Generally dual video cards are envisioned by most consumers as 2 identical cards for NVIDIA SLI or AMD CFX. Windows 10 and DX12 however have changed the way video cards can be used.
For older games a high end card can handle games through DX11 easily at 1920×1080. Dual cards are only needed with 3820×2160 panels with some extremely demanding games.
Both of these cards are NVIDIA Kepler based. The GT 640 works fine in an x4 slot for general purpose use. There is enough bandwidth with PCI Express 2.0 that video cards are not appreciably bottlenecked.
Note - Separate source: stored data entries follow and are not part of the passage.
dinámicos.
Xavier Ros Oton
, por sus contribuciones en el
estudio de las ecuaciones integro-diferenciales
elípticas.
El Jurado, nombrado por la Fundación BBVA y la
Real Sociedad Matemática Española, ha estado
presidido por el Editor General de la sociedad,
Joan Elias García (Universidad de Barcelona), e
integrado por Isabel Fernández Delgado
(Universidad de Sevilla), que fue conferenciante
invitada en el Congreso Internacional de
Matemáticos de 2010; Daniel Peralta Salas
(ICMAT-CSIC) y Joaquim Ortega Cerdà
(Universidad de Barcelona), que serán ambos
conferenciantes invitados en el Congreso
The GTX 660 Ti has 7 SMX units and the GT 640 has 2 SMX units. DX12 uses tiles instead of alternate frame rendering. DX12 motivates improved GPU performance as games become more demanding.
NVIDIA supports using a second video cards for PhysX processing. There are over 100 titles that use PhysX so this configuration will provide some performance gains but generally the difference will be negligible.
By default the NVIDIA driver defaults to the GT 640 but the settings are by default on automatic. This way if the card is needed for tile rendering it can be allocated.
NVIDIA is supporting WDDM 2.1 and DX12 for owners of Kepler and above. This includes Maxwell, Pascal and Volta cards.